幕末まで下屋敷として使われ、綱吉も度々訪れたと言われています。
明治に入り、荒れたままになっていた庭園とその周辺を岩崎弥太郎が買い取り、修復整備の後、別邸を構えていました。昭和13年、当時の東京市に寄付され、一般公開されるようになりました。
昭和28年には国の特別名勝に指定された貴重な文化財です。
東京には、四季折々の自然を美しい形で味わうことができる、こうした庭園が数多く残されており、
田舎の手付かずの自然とはまた違った自然豊かな一面もあります。歴史の恩恵を深く感じるところです。
六義園は「回遊式築山泉水庭園」という形の庭で、大きな池の周りに遊歩道や橋、いくつかの山や滝などが配された、広々としたおおらかな庭です。

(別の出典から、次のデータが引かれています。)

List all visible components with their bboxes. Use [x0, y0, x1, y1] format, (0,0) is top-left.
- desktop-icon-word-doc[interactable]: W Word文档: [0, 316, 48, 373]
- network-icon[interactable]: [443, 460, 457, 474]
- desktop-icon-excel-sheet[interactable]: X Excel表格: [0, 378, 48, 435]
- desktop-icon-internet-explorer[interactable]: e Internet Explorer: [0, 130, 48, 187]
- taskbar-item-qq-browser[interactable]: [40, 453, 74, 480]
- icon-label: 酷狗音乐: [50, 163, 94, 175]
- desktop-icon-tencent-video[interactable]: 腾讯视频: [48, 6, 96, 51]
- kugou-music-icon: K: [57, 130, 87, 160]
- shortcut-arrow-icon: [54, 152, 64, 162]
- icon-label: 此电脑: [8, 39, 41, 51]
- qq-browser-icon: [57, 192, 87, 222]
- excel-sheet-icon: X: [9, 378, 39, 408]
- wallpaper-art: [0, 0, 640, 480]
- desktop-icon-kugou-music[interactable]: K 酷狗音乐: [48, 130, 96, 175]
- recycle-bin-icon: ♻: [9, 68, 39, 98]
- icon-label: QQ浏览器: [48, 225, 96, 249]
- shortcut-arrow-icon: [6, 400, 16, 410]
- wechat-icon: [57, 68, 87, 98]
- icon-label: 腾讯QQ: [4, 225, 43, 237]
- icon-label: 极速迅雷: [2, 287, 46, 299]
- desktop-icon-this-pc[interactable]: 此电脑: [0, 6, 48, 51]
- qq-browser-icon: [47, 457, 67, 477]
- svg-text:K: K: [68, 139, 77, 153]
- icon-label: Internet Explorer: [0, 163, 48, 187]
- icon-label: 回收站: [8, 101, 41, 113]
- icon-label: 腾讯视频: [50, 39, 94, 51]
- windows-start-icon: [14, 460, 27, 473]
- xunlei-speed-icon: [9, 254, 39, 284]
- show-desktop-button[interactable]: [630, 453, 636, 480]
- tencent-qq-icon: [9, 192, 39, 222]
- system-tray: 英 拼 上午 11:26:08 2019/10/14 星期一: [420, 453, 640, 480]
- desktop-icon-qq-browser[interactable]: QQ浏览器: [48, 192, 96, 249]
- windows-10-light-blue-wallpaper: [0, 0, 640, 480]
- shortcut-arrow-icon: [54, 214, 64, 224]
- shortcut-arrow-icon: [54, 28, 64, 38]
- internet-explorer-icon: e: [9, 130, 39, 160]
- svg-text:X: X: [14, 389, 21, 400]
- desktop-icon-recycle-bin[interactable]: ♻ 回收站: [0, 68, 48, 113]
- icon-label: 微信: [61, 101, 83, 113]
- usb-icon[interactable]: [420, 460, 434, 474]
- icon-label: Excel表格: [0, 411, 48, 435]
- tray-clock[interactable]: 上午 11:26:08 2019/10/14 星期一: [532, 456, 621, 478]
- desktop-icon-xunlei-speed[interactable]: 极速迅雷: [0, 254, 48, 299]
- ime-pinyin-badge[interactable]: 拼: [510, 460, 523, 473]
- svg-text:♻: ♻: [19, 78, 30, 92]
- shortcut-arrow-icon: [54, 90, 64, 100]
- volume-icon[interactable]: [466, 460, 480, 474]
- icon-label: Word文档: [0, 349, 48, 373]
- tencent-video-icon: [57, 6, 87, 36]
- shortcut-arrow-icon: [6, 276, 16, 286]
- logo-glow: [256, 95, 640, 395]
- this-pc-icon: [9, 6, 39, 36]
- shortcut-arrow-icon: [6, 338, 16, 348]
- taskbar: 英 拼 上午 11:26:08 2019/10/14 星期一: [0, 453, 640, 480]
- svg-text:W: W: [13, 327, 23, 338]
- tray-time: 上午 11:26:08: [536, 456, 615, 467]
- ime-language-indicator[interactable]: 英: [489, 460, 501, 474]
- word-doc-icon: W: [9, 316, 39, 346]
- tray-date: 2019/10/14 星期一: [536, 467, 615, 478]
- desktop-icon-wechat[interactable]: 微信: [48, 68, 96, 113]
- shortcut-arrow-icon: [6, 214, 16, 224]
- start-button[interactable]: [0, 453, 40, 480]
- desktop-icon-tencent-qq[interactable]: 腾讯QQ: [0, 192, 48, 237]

小高い山に登ってぼんやり池を眺めていると、昔の時代劇に出てくるような殿様と姫様が並んでたたずんでいるそんな光景が浮かんできます。笑
のどかな佇まいなのです。
そして何よりの魅力は、歴史を感じる巨大な大木群で、圧倒的な存在感を放っています。
春の若葉の頃も、秋の彩り豊かな季節も、冬の枝だけの木々もそれぞれに美しく癒しの存在です。
季節の花々
六義園は、枝垂れ桜で有名ですが、ツバキやつつじなど季節の花々も特別に美しく感じられます。
お手入れも場の気も良いのでしょう。
新緑の頃
大好きな蔵
佇まいが好きで、いつも色々想像を巡らしながら眺めているのですが、放置しておくのはほんとにもったいない。

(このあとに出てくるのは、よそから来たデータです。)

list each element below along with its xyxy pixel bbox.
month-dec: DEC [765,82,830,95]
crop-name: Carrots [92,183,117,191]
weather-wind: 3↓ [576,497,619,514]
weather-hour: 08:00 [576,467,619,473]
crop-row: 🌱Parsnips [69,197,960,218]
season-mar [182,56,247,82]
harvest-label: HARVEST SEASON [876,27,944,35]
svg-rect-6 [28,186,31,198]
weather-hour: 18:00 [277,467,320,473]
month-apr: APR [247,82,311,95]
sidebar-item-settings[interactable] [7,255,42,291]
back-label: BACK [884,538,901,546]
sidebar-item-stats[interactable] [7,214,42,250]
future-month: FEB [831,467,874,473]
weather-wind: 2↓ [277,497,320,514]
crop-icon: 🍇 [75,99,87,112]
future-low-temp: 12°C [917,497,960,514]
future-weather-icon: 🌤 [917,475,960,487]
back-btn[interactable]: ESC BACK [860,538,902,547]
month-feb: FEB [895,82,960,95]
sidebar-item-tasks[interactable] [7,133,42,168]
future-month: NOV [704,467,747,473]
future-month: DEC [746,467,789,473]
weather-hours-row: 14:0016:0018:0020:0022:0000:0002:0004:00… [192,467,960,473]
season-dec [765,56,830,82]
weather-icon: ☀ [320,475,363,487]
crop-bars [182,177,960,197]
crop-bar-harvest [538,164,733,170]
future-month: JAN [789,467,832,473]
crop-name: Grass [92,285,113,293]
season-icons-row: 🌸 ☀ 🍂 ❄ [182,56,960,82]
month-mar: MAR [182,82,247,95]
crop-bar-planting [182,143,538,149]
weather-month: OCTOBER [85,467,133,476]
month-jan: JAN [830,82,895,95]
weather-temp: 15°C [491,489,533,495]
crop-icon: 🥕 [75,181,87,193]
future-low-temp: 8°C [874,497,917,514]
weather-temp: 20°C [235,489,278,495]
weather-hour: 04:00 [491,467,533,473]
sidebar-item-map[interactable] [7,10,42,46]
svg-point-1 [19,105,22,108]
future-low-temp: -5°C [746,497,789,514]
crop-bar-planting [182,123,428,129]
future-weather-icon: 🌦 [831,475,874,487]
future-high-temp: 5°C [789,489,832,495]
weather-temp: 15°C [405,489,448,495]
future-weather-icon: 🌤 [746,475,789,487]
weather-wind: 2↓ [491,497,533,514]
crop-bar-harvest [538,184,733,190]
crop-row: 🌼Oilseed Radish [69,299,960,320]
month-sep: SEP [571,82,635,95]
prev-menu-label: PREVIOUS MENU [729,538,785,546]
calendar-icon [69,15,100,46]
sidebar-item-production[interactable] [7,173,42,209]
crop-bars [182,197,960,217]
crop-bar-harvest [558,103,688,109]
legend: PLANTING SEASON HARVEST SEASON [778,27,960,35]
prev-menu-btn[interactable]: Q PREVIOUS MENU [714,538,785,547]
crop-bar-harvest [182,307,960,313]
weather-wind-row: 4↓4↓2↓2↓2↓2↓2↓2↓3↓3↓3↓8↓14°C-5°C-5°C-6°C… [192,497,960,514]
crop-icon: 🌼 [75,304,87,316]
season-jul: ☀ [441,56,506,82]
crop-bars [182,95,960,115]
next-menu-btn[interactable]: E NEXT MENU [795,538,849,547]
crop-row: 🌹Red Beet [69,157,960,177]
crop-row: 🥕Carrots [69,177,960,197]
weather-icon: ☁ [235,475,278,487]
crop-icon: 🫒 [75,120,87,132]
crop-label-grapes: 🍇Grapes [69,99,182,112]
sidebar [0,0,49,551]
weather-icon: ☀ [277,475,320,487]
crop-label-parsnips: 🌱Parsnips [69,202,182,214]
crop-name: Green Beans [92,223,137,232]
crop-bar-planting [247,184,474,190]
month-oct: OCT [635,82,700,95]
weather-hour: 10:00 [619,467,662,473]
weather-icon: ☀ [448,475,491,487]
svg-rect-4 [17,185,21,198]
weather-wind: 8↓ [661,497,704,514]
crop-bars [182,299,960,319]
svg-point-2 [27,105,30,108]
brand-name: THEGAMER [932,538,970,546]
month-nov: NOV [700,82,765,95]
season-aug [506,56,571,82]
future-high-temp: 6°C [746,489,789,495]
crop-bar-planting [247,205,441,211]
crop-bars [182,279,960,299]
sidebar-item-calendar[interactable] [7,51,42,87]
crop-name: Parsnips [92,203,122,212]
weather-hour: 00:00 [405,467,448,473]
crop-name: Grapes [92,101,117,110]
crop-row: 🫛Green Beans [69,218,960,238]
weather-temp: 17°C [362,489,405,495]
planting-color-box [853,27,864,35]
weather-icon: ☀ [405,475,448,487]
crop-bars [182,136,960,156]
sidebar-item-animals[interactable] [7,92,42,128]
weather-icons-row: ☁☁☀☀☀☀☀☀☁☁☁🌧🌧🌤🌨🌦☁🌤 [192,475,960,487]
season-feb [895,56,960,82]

美しさの極みを集めたギャラリー、前庭はオープンカフェ。
音楽は小さな音でクラシック、バッハ、チェロかピアノ曲。
美味しいお茶に洗練された小さな菓子。
秋から冬へ
秋の晴れた日にコーヒーとおやつ片手にでかける。木々に囲まれたベンチでぼんやり遠くを眺めながら熱いコーヒーを味わう。沁み渡るような幸せ感。
冬の木々。心惹かれるのは葉を落とした枝だけの大木。
枝だけになった冬の大木が好きで、人気のない庭園を歩く。研ぎ澄まされた時間。
近隣散歩
大和郷(やまとむら)
六義園を中心とするこの一帯は、大和郷(やまとむら)と呼ばれ、江戸時代には武家屋敷が立ち並んでいたようです。

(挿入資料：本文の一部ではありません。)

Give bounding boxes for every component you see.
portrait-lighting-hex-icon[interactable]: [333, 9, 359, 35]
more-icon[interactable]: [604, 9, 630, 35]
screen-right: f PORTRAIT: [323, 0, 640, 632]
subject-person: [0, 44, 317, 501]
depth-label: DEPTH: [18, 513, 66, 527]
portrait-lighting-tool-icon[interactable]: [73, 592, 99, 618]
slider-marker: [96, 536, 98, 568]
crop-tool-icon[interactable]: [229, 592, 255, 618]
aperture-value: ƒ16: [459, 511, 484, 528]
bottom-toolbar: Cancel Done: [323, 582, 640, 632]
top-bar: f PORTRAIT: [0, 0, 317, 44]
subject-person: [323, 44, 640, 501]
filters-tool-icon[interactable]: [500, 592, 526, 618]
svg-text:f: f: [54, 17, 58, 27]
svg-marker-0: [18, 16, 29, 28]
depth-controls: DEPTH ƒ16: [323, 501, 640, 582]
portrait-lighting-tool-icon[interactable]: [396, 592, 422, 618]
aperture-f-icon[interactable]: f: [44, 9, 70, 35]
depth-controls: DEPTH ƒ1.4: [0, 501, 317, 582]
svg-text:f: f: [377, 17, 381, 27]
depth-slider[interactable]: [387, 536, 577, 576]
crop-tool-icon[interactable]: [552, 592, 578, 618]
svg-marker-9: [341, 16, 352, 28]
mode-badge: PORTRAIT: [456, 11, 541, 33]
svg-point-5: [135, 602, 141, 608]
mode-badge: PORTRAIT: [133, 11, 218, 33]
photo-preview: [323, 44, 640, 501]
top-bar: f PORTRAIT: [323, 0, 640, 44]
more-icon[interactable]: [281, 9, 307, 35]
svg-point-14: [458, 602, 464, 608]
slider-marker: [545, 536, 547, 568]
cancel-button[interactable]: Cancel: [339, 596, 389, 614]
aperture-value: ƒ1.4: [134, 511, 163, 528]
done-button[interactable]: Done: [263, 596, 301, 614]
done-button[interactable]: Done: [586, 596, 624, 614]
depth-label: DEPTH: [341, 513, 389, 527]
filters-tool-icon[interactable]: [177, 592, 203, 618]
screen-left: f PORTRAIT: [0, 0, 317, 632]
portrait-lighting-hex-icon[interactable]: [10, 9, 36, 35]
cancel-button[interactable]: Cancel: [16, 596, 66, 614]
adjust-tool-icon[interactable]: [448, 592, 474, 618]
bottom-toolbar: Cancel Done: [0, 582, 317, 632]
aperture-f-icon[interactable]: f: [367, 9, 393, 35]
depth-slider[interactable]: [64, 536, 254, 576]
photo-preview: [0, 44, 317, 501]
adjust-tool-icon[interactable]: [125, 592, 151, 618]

明治になって、先に記したように岩崎弥太郎が購入し、三代岩崎久彌氏の時代大正11年に、六義園の南西側一帯が一区画150〜300坪で分譲されており、近代住宅地の始まりとされています。
六義園周辺の升目状の道路と大きな邸宅群が当時の趣を残していますが、さすがに建物はほぼ建て替えられ歴史を感じるものはありません。
東洋文庫
六義園すぐ近くにあり、六義園との共通入場券も販売されています。
こちらも岩崎久彌氏の文献収集をベースに構築された東洋学の専門図書館・研究所で、国宝や重要文化財など資料の貴重性とともに、日本一美しい図書館とも言われています。
時々に企画展も開催されています。
オリエント・カフェ
通りからは見えませんが、この建物の裏側は小岩井農場が運営する「オリエントカフェ」になっています。小岩井農場の設立者のお一人が岩崎彌之助氏。
シーボルトゆかりの植物が植えられた“シーボルト・ガルテン(庭園) ”が拡がる、隠れ家的カフェレストランで、小岩井農場産の乳製品・たまご・肉類を使ったメニュー豊富。
お休みや貸し切り、満席などがあるので、予約をおすすめします。